Type out the data again, word for word and in full.
###
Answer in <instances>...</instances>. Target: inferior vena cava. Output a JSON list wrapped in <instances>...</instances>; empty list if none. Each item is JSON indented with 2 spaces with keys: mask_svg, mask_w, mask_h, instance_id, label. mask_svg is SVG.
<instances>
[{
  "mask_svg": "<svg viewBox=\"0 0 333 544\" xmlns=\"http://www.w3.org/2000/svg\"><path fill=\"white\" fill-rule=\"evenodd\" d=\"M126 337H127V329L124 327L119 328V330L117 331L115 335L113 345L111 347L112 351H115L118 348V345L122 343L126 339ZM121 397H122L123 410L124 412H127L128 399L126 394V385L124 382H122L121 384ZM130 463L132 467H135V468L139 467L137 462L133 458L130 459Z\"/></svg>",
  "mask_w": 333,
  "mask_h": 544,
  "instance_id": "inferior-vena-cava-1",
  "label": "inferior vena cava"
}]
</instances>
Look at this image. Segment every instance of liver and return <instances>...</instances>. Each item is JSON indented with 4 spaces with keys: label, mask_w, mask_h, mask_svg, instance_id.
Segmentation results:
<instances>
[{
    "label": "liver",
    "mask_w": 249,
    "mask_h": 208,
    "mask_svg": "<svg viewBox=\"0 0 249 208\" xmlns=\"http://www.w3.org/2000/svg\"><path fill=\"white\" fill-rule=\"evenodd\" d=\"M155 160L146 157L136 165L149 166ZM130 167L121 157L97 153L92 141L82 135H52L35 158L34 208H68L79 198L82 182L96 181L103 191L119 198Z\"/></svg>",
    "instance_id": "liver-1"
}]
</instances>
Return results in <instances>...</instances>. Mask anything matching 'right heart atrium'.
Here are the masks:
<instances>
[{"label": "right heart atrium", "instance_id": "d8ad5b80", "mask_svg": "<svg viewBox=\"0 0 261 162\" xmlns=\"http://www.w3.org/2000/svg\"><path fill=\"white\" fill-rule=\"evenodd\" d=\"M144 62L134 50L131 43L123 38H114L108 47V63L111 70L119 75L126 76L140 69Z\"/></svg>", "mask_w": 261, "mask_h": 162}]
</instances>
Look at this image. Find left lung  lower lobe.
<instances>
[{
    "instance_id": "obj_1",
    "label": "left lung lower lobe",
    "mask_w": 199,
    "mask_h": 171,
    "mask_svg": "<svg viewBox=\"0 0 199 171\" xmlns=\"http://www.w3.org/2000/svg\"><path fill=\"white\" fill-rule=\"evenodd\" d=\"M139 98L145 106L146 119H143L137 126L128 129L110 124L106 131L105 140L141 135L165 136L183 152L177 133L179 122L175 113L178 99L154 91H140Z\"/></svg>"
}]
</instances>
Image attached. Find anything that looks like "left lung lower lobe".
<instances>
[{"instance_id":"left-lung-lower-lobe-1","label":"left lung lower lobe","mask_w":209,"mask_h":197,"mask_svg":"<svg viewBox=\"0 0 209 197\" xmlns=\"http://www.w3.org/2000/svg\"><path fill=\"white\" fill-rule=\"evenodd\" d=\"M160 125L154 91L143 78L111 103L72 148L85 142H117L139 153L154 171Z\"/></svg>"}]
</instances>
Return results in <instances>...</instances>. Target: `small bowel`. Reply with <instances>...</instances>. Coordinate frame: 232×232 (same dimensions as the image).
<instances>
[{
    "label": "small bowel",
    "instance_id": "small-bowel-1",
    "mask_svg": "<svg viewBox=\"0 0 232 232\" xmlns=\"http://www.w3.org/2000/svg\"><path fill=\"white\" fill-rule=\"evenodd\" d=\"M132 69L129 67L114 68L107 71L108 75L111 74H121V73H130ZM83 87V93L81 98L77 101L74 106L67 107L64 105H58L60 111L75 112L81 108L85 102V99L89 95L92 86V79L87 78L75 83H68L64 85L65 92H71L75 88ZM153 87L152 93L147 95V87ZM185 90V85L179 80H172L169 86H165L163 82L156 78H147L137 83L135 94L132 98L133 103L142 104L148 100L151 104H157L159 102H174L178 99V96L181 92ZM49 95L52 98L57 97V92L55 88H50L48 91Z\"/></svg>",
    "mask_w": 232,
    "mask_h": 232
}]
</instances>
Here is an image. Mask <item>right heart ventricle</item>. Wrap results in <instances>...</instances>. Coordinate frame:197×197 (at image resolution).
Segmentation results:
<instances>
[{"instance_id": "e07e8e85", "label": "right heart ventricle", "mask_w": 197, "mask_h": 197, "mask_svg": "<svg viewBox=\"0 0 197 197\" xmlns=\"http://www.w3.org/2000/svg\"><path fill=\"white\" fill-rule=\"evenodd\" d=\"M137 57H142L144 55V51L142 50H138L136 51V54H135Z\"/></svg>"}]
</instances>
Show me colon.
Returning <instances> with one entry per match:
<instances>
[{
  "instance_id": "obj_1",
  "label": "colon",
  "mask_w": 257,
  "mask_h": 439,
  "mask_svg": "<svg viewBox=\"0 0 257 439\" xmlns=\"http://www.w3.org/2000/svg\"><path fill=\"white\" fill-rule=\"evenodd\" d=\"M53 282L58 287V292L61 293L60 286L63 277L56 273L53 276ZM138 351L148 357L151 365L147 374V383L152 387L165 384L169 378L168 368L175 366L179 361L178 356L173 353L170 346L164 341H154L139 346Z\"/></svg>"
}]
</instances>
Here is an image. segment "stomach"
###
• Answer to this exercise:
Answer in <instances>...</instances>. Target: inferior vena cava. Output a JSON list wrapped in <instances>...</instances>; empty list if none. Each item is JSON indented with 2 spaces with keys: mask_svg, mask_w, mask_h, instance_id, label. mask_svg is SVG.
<instances>
[{
  "mask_svg": "<svg viewBox=\"0 0 333 544\" xmlns=\"http://www.w3.org/2000/svg\"><path fill=\"white\" fill-rule=\"evenodd\" d=\"M126 337H127V329L124 327L119 328V330L117 331L115 335L113 345L111 347L112 351H115L118 348V345L122 343L126 339ZM121 397H122L123 410L124 412H127L128 399L126 394V385L124 382H122L121 384ZM130 463L132 467H135V468L139 467L137 462L133 458L130 459Z\"/></svg>",
  "mask_w": 333,
  "mask_h": 544,
  "instance_id": "inferior-vena-cava-1",
  "label": "inferior vena cava"
}]
</instances>
Look at this image. Segment every instance of liver and return <instances>...</instances>. Each item is JSON indented with 4 spaces with keys: label, mask_w, mask_h, mask_svg, instance_id.
Segmentation results:
<instances>
[{
    "label": "liver",
    "mask_w": 249,
    "mask_h": 208,
    "mask_svg": "<svg viewBox=\"0 0 249 208\" xmlns=\"http://www.w3.org/2000/svg\"><path fill=\"white\" fill-rule=\"evenodd\" d=\"M155 160L146 157L136 165L149 166ZM130 167L121 157L97 153L92 141L82 135H52L35 158L34 208H68L79 198L82 182L96 181L103 191L119 198Z\"/></svg>",
    "instance_id": "liver-1"
}]
</instances>
Return results in <instances>...</instances>. Mask anything matching 'right heart atrium'.
Here are the masks:
<instances>
[{"label": "right heart atrium", "instance_id": "d8ad5b80", "mask_svg": "<svg viewBox=\"0 0 261 162\" xmlns=\"http://www.w3.org/2000/svg\"><path fill=\"white\" fill-rule=\"evenodd\" d=\"M144 62L134 50L131 43L123 38H114L108 47V63L111 70L119 75L126 76L140 69Z\"/></svg>", "mask_w": 261, "mask_h": 162}]
</instances>
Look at this image. Find left lung  lower lobe.
<instances>
[{
    "instance_id": "obj_1",
    "label": "left lung lower lobe",
    "mask_w": 199,
    "mask_h": 171,
    "mask_svg": "<svg viewBox=\"0 0 199 171\" xmlns=\"http://www.w3.org/2000/svg\"><path fill=\"white\" fill-rule=\"evenodd\" d=\"M139 98L145 106L146 119H143L137 126L128 129L110 124L106 131L105 140L141 135L165 136L183 152L177 133L179 122L175 113L178 99L154 91H140Z\"/></svg>"
}]
</instances>
Image attached. Find anything that looks like "left lung lower lobe".
<instances>
[{"instance_id":"left-lung-lower-lobe-1","label":"left lung lower lobe","mask_w":209,"mask_h":197,"mask_svg":"<svg viewBox=\"0 0 209 197\" xmlns=\"http://www.w3.org/2000/svg\"><path fill=\"white\" fill-rule=\"evenodd\" d=\"M160 125L154 91L143 78L111 103L72 148L85 142H117L139 153L154 171Z\"/></svg>"}]
</instances>
Return results in <instances>...</instances>. Target: `small bowel`. Reply with <instances>...</instances>. Coordinate frame: 232×232 (same dimensions as the image).
<instances>
[{
    "label": "small bowel",
    "instance_id": "small-bowel-1",
    "mask_svg": "<svg viewBox=\"0 0 232 232\" xmlns=\"http://www.w3.org/2000/svg\"><path fill=\"white\" fill-rule=\"evenodd\" d=\"M132 69L129 67L114 68L107 71L108 75L111 74H121V73H130ZM83 87V93L81 98L77 101L74 106L67 107L64 105H58L60 111L75 112L81 108L85 102V99L89 95L92 86V79L87 78L75 83H68L64 85L65 92H71L75 88ZM153 87L152 93L147 95V87ZM185 90V85L179 80H172L169 86H165L163 82L156 78H147L137 83L135 94L132 98L133 103L142 104L148 100L151 104H157L159 102H174L178 99V96L181 92ZM49 95L52 98L57 97V92L55 88H50L48 91Z\"/></svg>",
    "mask_w": 232,
    "mask_h": 232
}]
</instances>
Here is an image. Mask <item>right heart ventricle</item>. Wrap results in <instances>...</instances>. Coordinate frame:197×197 (at image resolution).
Segmentation results:
<instances>
[{"instance_id": "e07e8e85", "label": "right heart ventricle", "mask_w": 197, "mask_h": 197, "mask_svg": "<svg viewBox=\"0 0 197 197\" xmlns=\"http://www.w3.org/2000/svg\"><path fill=\"white\" fill-rule=\"evenodd\" d=\"M137 57H142L144 55V51L142 50H138L136 51V54H135Z\"/></svg>"}]
</instances>
Show me colon.
Returning <instances> with one entry per match:
<instances>
[{
  "instance_id": "obj_1",
  "label": "colon",
  "mask_w": 257,
  "mask_h": 439,
  "mask_svg": "<svg viewBox=\"0 0 257 439\" xmlns=\"http://www.w3.org/2000/svg\"><path fill=\"white\" fill-rule=\"evenodd\" d=\"M53 282L58 287V292L61 293L60 286L63 277L56 273L53 276ZM138 351L148 357L151 365L147 374V383L152 387L165 384L169 378L168 368L175 366L179 361L178 356L173 353L170 346L164 341H154L139 346Z\"/></svg>"
}]
</instances>
Here is an image. segment "stomach"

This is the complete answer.